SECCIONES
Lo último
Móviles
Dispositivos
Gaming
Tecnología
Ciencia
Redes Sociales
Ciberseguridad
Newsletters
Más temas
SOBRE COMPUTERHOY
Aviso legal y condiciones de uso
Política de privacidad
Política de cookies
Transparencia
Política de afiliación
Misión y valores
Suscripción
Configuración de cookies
****
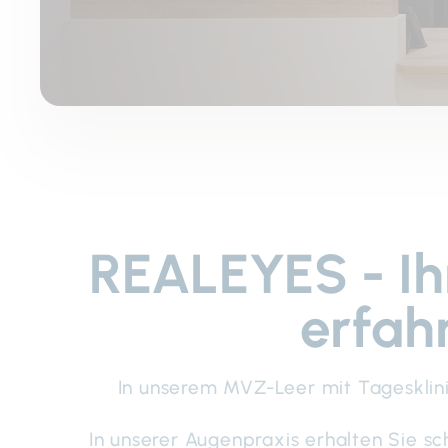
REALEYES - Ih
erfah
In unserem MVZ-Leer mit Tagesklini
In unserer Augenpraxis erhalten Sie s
****
Search the listing for the word "cookies" and return each line that holds it.

# Task answer:
Política de cookies
Configuración de cookies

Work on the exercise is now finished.